RECORDS FOR THE TASK START

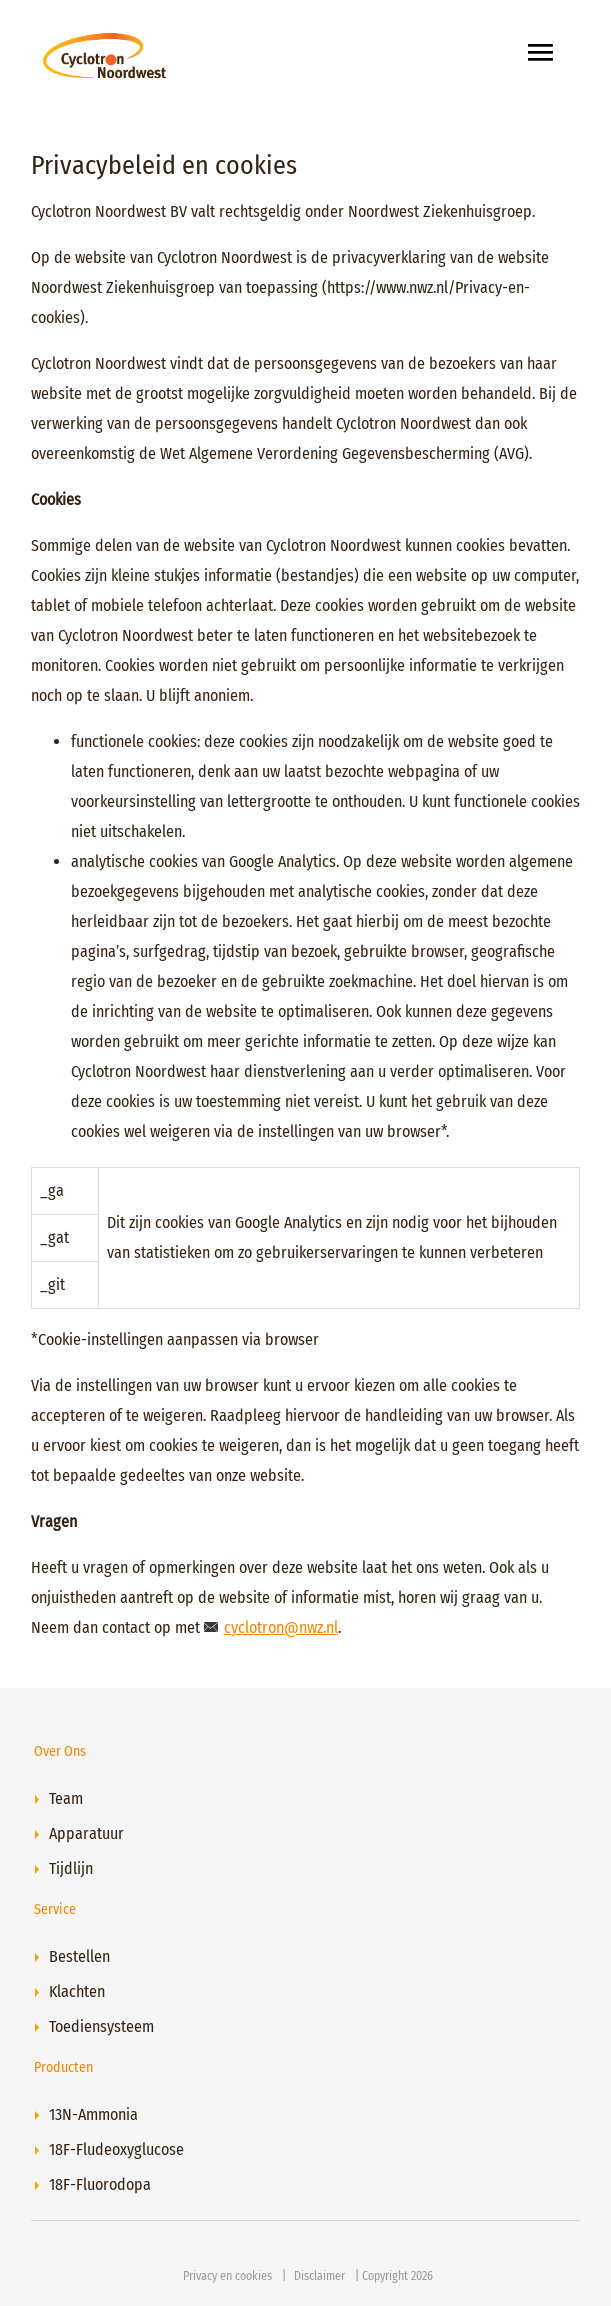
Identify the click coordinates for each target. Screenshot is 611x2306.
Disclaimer (319, 2276)
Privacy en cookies (227, 2276)
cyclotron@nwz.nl (281, 1627)
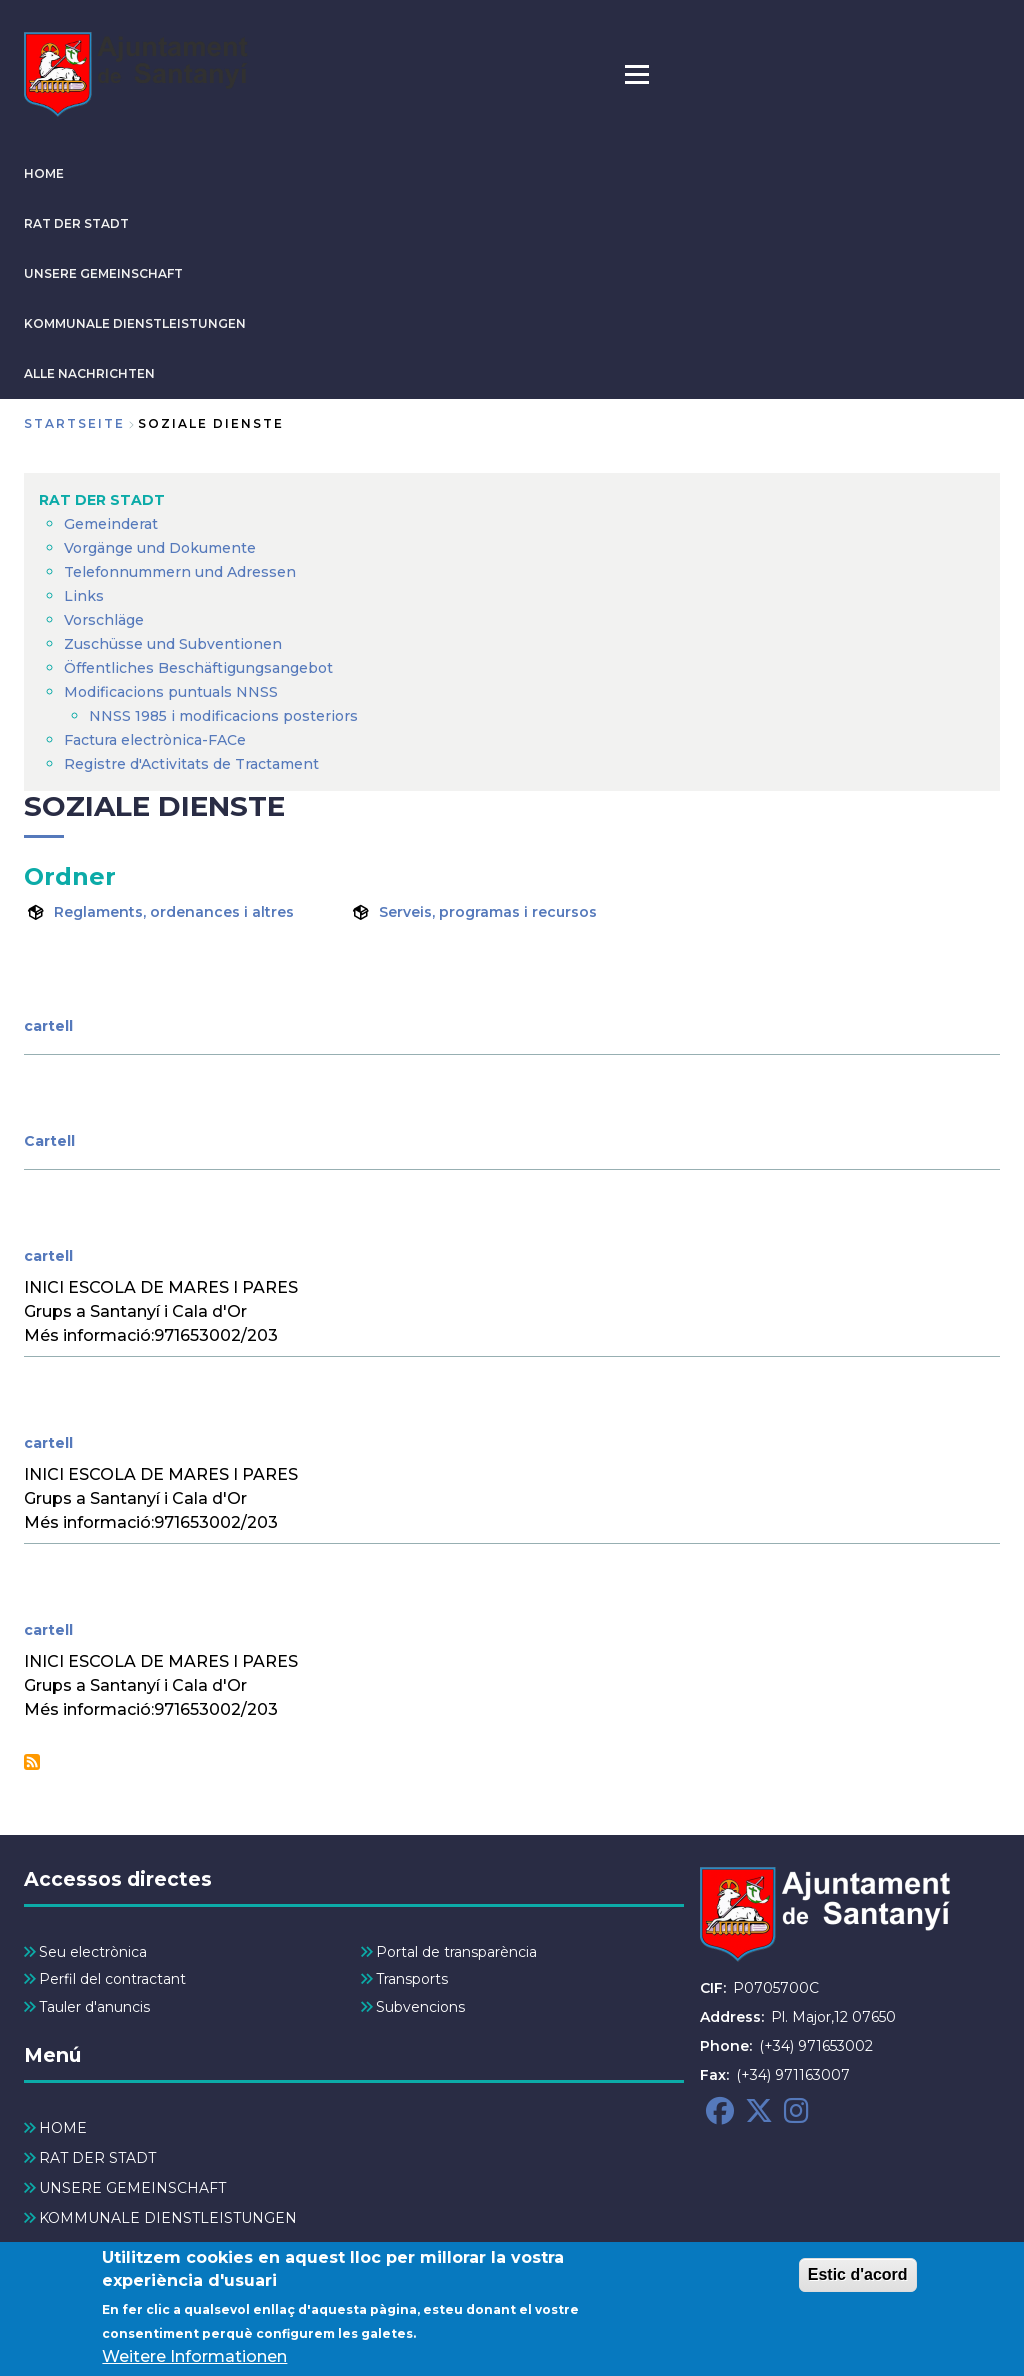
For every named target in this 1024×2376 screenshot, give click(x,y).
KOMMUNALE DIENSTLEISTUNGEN (135, 323)
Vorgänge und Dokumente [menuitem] (160, 548)
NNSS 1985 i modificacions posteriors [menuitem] (225, 716)
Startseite (74, 423)
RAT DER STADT (76, 223)
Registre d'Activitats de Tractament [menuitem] (191, 764)
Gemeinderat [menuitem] (111, 524)
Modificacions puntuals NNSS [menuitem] (171, 692)
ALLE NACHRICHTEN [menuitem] (116, 2248)
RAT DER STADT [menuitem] (102, 500)
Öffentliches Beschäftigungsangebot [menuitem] (198, 668)
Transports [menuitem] (412, 1979)
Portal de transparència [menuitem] (456, 1952)
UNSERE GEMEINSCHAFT (103, 273)
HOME (44, 173)
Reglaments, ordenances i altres (174, 912)
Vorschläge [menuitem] (104, 620)
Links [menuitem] (84, 596)
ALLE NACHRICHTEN (89, 373)
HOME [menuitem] (63, 2128)
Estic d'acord (858, 2281)
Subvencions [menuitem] (420, 2007)
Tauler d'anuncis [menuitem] (94, 2007)
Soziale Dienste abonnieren (32, 1762)
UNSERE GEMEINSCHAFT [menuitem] (132, 2188)
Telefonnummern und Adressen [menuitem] (180, 572)
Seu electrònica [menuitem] (93, 1952)
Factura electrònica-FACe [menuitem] (155, 740)
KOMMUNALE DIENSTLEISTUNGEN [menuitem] (168, 2218)
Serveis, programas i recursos (488, 912)
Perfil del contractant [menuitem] (112, 1979)
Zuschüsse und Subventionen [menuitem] (173, 644)
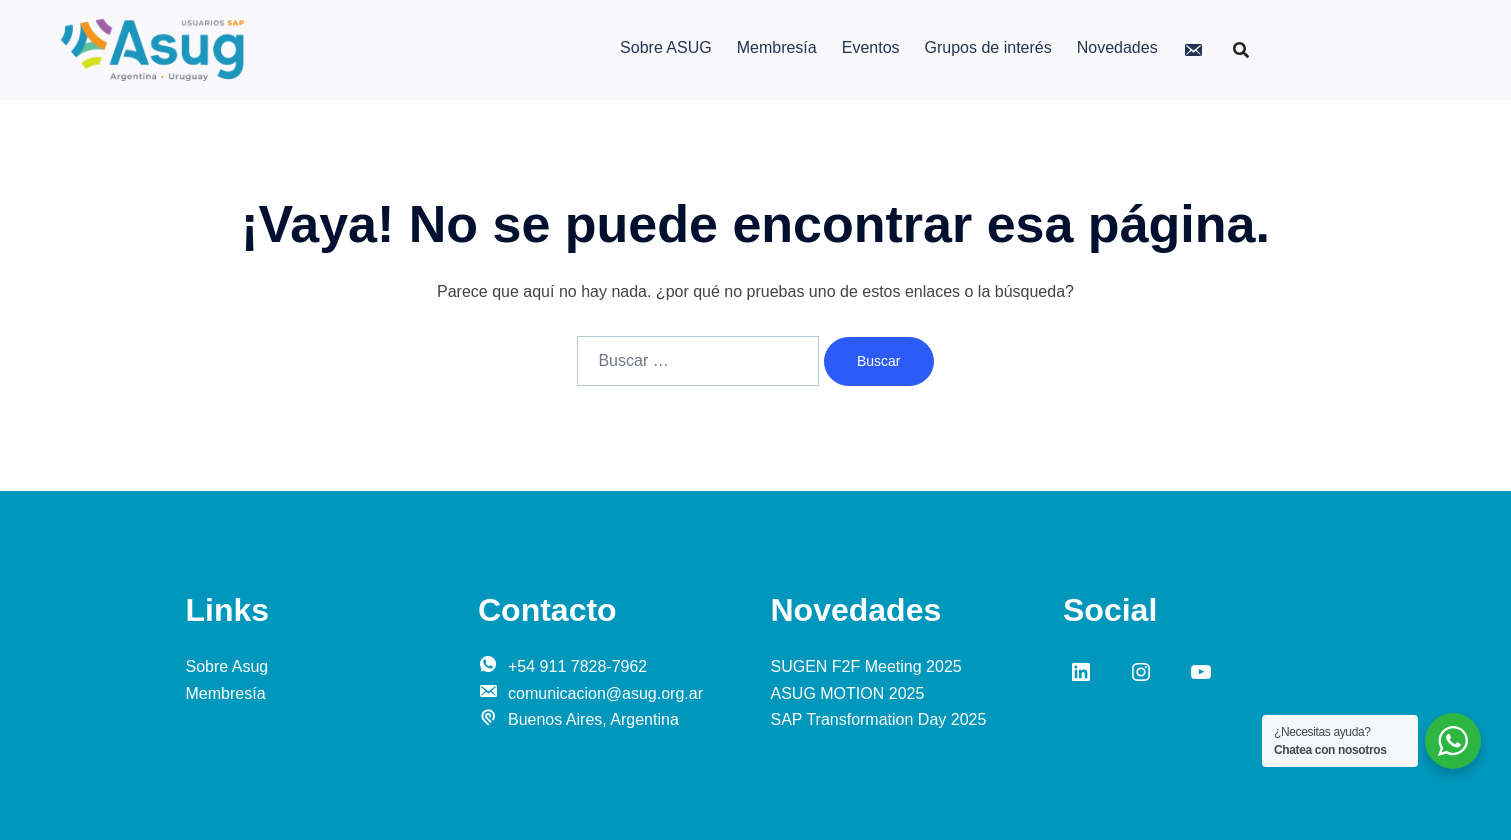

RECORDS FOR THE TASK END

■ **TASK PROMPT**
Minus its pictures, the full listing should be copied verbatim.

■ **TASK SOLUTION**
Identify the click coordinates for each target. Screenshot is 611x2306.
Disclaimer (319, 2276)
Privacy en cookies (227, 2276)
cyclotron@nwz.nl (281, 1627)
For every named target in this 1024×2376 screenshot, give click(x,y).
KOMMUNALE DIENSTLEISTUNGEN (135, 323)
Vorgänge und Dokumente [menuitem] (160, 548)
NNSS 1985 i modificacions posteriors [menuitem] (225, 716)
Startseite (74, 423)
RAT DER STADT (76, 223)
Registre d'Activitats de Tractament [menuitem] (191, 764)
Gemeinderat [menuitem] (111, 524)
Modificacions puntuals NNSS [menuitem] (171, 692)
ALLE NACHRICHTEN [menuitem] (116, 2248)
RAT DER STADT [menuitem] (102, 500)
Öffentliches Beschäftigungsangebot [menuitem] (198, 668)
Transports [menuitem] (412, 1979)
Portal de transparència [menuitem] (456, 1952)
UNSERE GEMEINSCHAFT (103, 273)
HOME (44, 173)
Reglaments, ordenances i altres (174, 912)
Vorschläge [menuitem] (104, 620)
Links [menuitem] (84, 596)
ALLE NACHRICHTEN (89, 373)
HOME [menuitem] (63, 2128)
Estic d'acord (858, 2281)
Subvencions [menuitem] (420, 2007)
Tauler d'anuncis [menuitem] (94, 2007)
Soziale Dienste abonnieren (32, 1762)
UNSERE GEMEINSCHAFT [menuitem] (132, 2188)
Telefonnummern und Adressen [menuitem] (180, 572)
Seu electrònica [menuitem] (93, 1952)
Factura electrònica-FACe [menuitem] (155, 740)
KOMMUNALE DIENSTLEISTUNGEN [menuitem] (168, 2218)
Serveis, programas i recursos (488, 912)
Perfil del contractant [menuitem] (112, 1979)
Zuschüsse und Subventionen [menuitem] (173, 644)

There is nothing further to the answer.